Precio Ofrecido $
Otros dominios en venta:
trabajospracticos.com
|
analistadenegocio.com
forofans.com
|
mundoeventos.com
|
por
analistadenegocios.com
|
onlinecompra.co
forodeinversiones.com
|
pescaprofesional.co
==
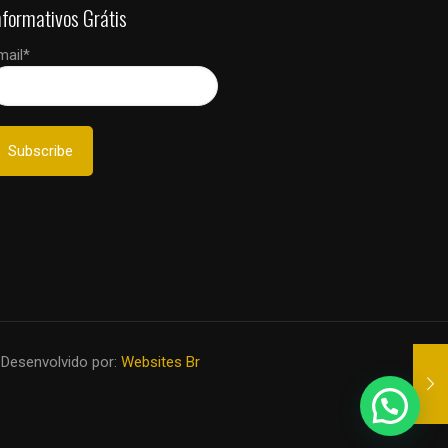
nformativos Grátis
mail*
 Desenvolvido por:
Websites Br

» **Work instruction**:
Copy the lines above exactly, beginning at the line that has "analistadenegocio.com" and stopping after the line that has "pescaprofesional.co", and omit the rest.

» **Expected output**:
analistadenegocio.com
forofans.com
|
mundoeventos.com
|
por
analistadenegocios.com
|
onlinecompra.co
forodeinversiones.com
|
pescaprofesional.co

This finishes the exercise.